Até 53% da Dívida Pública Federal poderá ser corrigida pela Selic

ResumoA Dívida Pública Federal poderá ter até 53% de seu estoque corrigido pela taxa Selic em 2026, conforme revisão do Plano Anual de Financiamento (PAF) pelo Tesouro Nacional. A elevação da fatia indexada aos juros, atualmente em 14% ao ano, aumenta a demanda por títulos, mas altera o perfil de risco do endividamento público.
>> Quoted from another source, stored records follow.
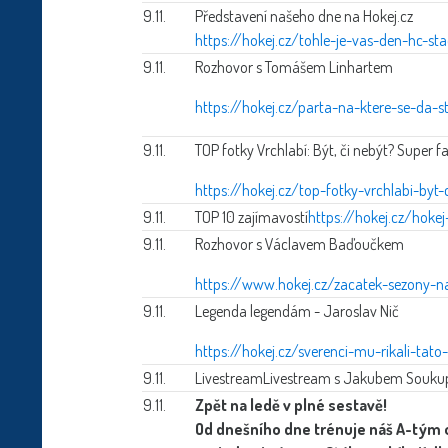
9.11.
Představení našeho dne na Hokej.cz
https://hokej.cz/tohle-je-vas-den-hc-s
9.11.
Rozhovor s Tomášem Linhartem
https://hokej.cz/parta-na-ktere-se-da-s
9.11.
TOP fotky Vrchlabí: Být, či nebýt? Super 
https://hokej.cz/top-fotky-vrchlabi-byt
9.11.
TOP 10 zajímavostí
https://hokej.cz/hokej
9.11.
Rozhovor s Václavem Baďoučkem
https://www.hokej.cz/zacatek-sezony-n
9.11.
Legenda legendám - Jaroslav Nič
https://hokej.cz/sverenci-mu-rikali-tato
9.11.
Livestream
Livestream s Jakubem Soukupe
9.11.
Zpět na ledě v plné sestavě!
Od dnešního dne trénuje náš A-tým 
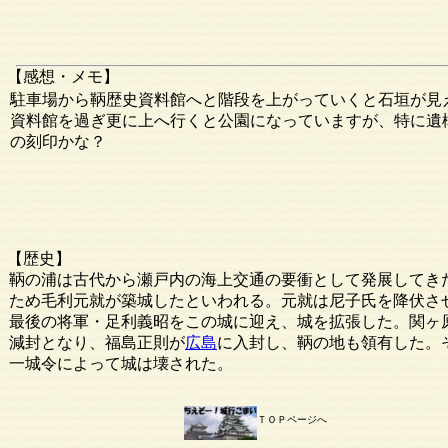
【感想・メモ】
駐車場から鞆歴史資料館へと階段を上がっていくと石垣が見
資料館を過ぎ更に上へ行くと公園になっていますが、特に遺
の刻印かな？
【歴史】
鞆の浦は古代から瀬戸内の海上交通の要衝として発展してきた。
ため毛利元就が築城したといわれる。元就は尼子氏を降伏さ
最後の将軍・足利義昭をこの城に迎え、城を拡張した。関ヶ
減封となり、福島正則が
広島
に入封し、鞆の地も領有した。
一城令によって城は壊された。
ＴＯＰページへ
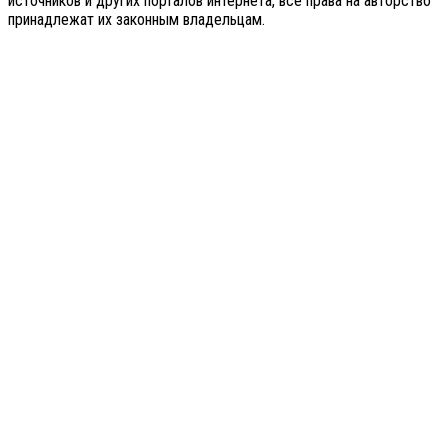
источников и других порталов интернета, все права на авторство
принадлежат их законным владельцам.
Tesouro Nacional revisou o PAF e elevou a fatia da Dívida Pública corrigida pela Selic para até 53% em 2026. Juros a 14% ao ano atraem demanda, mas mudam o perfil de risco do endividamento.

Renan Bittencourt
Renan Bittencourt Colunista de Carbono e Clima · 26 de agosto de 2026 · 2 min de leitura
Até 53% da Dívida Pública Federal poderá ser corrigida pela Selic

O interesse dos investidores por títulos atrelados aos juros levou o Tesouro Nacional a elevar a proporção da Selic no endividamento do governo. A Dívida Pública Federal (DPF) poderá chegar a 2026 com 49% a 53% do valor corrigido pela taxa básica, hoje em 14% ao ano.
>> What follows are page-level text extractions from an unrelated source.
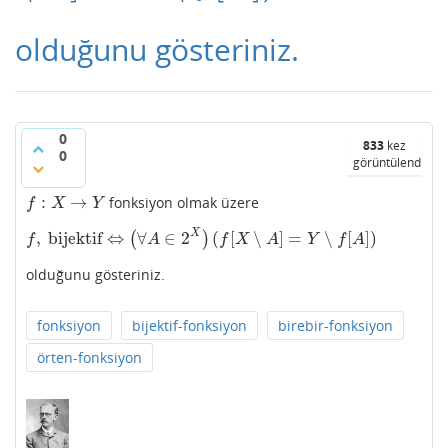
olduğunu gösteriniz.
0
833
kez
0
görüntülendi
:
→
fonksiyon olmak üzere
f
:
X
→
Y
f
X
Y
X
,
bijektif
⇔
∀
∈
2
(
[
∖
]
=
∖
[
]
)
(
)
f
,
bijektif
⇔
(
∀
A
∈
2
X
)
(
f
[
X
∖
A
]
=
Y
∖
f
[
A
]
)
f
A
f
X
A
Y
f
A
olduğunu gösteriniz.
fonksiyon
bijektif-fonksiyon
birebir-fonksiyon
örten-fonksiyon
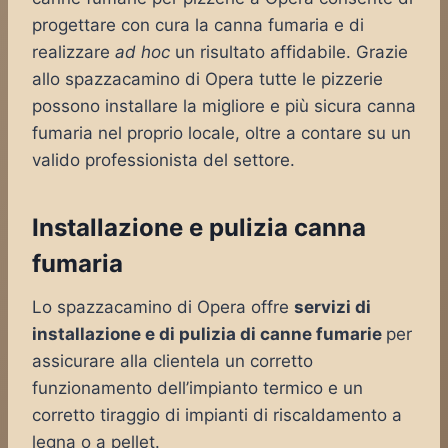
progettare con cura la canna fumaria e di
realizzare
ad hoc
un risultato affidabile. Grazie
allo spazzacamino di Opera tutte le pizzerie
possono installare la migliore e più sicura canna
fumaria nel proprio locale, oltre a contare su un
valido professionista del settore.
Installazione e pulizia canna
fumaria
Lo spazzacamino di Opera offre
servizi di
installazione e di pulizia di canne fumarie
per
assicurare alla clientela un corretto
funzionamento dell’impianto termico e un
corretto tiraggio di impianti di riscaldamento a
legna o a pellet.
A nova meta está na revisão do Plano Anual de Financiamento (PAF), divulgada nesta quarta-feira (26) pelo Tesouro. O documento define metas e parâmetros para a administração da dívida. Tradicionalmente lançado em janeiro, o PAF passa por ajustes no segundo semestre. A meta para o valor total da DPF no fim de 2026 segue entre R$ 9,7 trilhões e R$ 10,3 trilhões, mas a composição mudou: com mais papéis ligados à Selic, caíram as fatias dos prefixados e corrigidos pela inflação.

Por que isso importa para você? Quando a dívida é corrigida pela Selic, o custo do governo acompanha os juros básicos. Com a taxa em 14% ao ano, cada alta do Copom pressiona mais as contas públicas. Em contrapartida, os títulos atrelados à Selic atraem compradores justamente por renderem mais em cenário de juros altos. O lançamento do Tesouro Reserva, papel equivalente aos cofrinhos de instituições financeiras, também turbinou a demanda.
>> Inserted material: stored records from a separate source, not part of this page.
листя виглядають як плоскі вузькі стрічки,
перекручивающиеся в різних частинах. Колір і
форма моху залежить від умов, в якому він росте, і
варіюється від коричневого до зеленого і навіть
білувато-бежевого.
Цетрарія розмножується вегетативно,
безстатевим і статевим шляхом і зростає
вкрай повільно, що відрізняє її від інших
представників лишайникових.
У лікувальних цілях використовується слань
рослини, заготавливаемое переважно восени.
Já os prefixados indicam mais previsibilidade, porque as taxas são fixadas na emissão. Mas, em momentos de instabilidade, as emissões caem: os investidores pedem juros muito altos, o que comprometeria a administração da dívida. O prazo médio da DPF foi mantido entre 3,8 e 4,2 anos. A dívida cambial, por sua vez, é composta por antigos títulos internos corrigidos em dólar e pela dívida externa.

No fim, o que separa um projeto sério de mera fumaça é a metodologia. Aqui, a métrica é clara: quanto maior a fatia atrelada à Selic, maior a sensibilidade do endividamento à política monetária. Para o investidor, o recado é acompanhar as revisões do PAF e o rumo dos juros, porque eles definem o custo do governo e, indiretamente, o apetite por títulos públicos.